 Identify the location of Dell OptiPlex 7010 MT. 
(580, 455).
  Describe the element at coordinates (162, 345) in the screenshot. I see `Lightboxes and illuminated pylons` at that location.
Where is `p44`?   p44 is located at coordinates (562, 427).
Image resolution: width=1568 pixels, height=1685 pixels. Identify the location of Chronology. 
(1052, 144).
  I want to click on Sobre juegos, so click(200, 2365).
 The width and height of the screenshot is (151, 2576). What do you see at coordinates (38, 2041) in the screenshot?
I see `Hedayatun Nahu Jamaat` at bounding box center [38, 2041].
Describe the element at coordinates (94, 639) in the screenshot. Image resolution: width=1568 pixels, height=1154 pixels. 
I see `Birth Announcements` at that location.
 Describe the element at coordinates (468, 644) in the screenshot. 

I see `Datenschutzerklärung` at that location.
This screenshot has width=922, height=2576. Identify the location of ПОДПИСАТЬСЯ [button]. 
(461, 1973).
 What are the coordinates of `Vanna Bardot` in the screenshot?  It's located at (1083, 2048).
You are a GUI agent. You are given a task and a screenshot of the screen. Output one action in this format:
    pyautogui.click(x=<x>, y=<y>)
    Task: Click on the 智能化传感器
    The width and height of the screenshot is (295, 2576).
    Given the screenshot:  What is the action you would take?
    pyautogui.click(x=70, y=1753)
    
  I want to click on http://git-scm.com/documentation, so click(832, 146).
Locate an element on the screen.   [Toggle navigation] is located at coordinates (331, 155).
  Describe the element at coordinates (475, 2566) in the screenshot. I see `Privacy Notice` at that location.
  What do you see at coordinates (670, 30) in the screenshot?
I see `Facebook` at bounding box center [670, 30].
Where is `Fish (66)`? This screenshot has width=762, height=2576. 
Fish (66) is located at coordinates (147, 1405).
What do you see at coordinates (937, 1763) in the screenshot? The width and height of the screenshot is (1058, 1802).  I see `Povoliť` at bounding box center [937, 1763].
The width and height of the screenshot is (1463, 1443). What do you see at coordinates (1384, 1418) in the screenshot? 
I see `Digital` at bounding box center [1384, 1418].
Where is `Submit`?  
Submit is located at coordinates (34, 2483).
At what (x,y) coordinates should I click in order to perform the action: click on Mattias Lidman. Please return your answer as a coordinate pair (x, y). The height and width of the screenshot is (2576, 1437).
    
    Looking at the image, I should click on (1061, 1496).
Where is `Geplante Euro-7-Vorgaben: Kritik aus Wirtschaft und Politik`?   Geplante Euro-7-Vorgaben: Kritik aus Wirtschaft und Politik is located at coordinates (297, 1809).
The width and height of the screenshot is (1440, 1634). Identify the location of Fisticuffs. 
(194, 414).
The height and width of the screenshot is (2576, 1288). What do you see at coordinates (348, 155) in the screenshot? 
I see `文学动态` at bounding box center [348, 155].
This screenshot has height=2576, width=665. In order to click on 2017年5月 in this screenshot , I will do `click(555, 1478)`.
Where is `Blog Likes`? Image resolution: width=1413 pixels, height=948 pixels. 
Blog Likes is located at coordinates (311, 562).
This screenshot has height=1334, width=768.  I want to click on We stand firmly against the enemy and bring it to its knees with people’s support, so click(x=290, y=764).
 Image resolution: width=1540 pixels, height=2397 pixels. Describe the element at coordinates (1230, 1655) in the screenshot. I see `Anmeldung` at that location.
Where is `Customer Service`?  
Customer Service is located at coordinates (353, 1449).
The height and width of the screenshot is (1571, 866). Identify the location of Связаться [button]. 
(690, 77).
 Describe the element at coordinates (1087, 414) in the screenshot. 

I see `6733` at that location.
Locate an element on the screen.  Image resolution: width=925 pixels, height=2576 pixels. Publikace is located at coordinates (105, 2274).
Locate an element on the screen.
_ _ _ _
> _PROBLEM DESCRIPTION_
Set out every record in full, exactly as given.

> _THE COMPLETED TASK_
 Identify the location of Dell OptiPlex 7010 MT. 
(580, 455).
  Describe the element at coordinates (162, 345) in the screenshot. I see `Lightboxes and illuminated pylons` at that location.
Where is `p44`?   p44 is located at coordinates (562, 427).
Image resolution: width=1568 pixels, height=1685 pixels. Identify the location of Chronology. 
(1052, 144).
  I want to click on Sobre juegos, so click(200, 2365).
 The width and height of the screenshot is (151, 2576). What do you see at coordinates (38, 2041) in the screenshot?
I see `Hedayatun Nahu Jamaat` at bounding box center [38, 2041].
Describe the element at coordinates (94, 639) in the screenshot. Image resolution: width=1568 pixels, height=1154 pixels. 
I see `Birth Announcements` at that location.
 Describe the element at coordinates (468, 644) in the screenshot. 

I see `Datenschutzerklärung` at that location.
This screenshot has width=922, height=2576. Identify the location of ПОДПИСАТЬСЯ [button]. 
(461, 1973).
 What are the coordinates of `Vanna Bardot` in the screenshot?  It's located at (1083, 2048).
You are a GUI agent. You are given a task and a screenshot of the screen. Output one action in this format:
    pyautogui.click(x=<x>, y=<y>)
    Task: Click on the 智能化传感器
    The width and height of the screenshot is (295, 2576).
    Given the screenshot:  What is the action you would take?
    pyautogui.click(x=70, y=1753)
    
  I want to click on http://git-scm.com/documentation, so click(832, 146).
Locate an element on the screen.   [Toggle navigation] is located at coordinates (331, 155).
  Describe the element at coordinates (475, 2566) in the screenshot. I see `Privacy Notice` at that location.
  What do you see at coordinates (670, 30) in the screenshot?
I see `Facebook` at bounding box center [670, 30].
Where is `Fish (66)`? This screenshot has width=762, height=2576. 
Fish (66) is located at coordinates (147, 1405).
What do you see at coordinates (937, 1763) in the screenshot? The width and height of the screenshot is (1058, 1802).  I see `Povoliť` at bounding box center [937, 1763].
The width and height of the screenshot is (1463, 1443). What do you see at coordinates (1384, 1418) in the screenshot? 
I see `Digital` at bounding box center [1384, 1418].
Where is `Submit`?  
Submit is located at coordinates (34, 2483).
At what (x,y) coordinates should I click in order to perform the action: click on Mattias Lidman. Please return your answer as a coordinate pair (x, y). The height and width of the screenshot is (2576, 1437).
    
    Looking at the image, I should click on (1061, 1496).
Where is `Geplante Euro-7-Vorgaben: Kritik aus Wirtschaft und Politik`?   Geplante Euro-7-Vorgaben: Kritik aus Wirtschaft und Politik is located at coordinates (297, 1809).
The width and height of the screenshot is (1440, 1634). Identify the location of Fisticuffs. 
(194, 414).
The height and width of the screenshot is (2576, 1288). What do you see at coordinates (348, 155) in the screenshot? 
I see `文学动态` at bounding box center [348, 155].
This screenshot has height=2576, width=665. In order to click on 2017年5月 in this screenshot , I will do `click(555, 1478)`.
Where is `Blog Likes`? Image resolution: width=1413 pixels, height=948 pixels. 
Blog Likes is located at coordinates (311, 562).
This screenshot has height=1334, width=768.  I want to click on We stand firmly against the enemy and bring it to its knees with people’s support, so click(x=290, y=764).
 Image resolution: width=1540 pixels, height=2397 pixels. Describe the element at coordinates (1230, 1655) in the screenshot. I see `Anmeldung` at that location.
Where is `Customer Service`?  
Customer Service is located at coordinates (353, 1449).
The height and width of the screenshot is (1571, 866). Identify the location of Связаться [button]. 
(690, 77).
 Describe the element at coordinates (1087, 414) in the screenshot. 

I see `6733` at that location.
Locate an element on the screen.  Image resolution: width=925 pixels, height=2576 pixels. Publikace is located at coordinates (105, 2274).
Locate an element on the screen.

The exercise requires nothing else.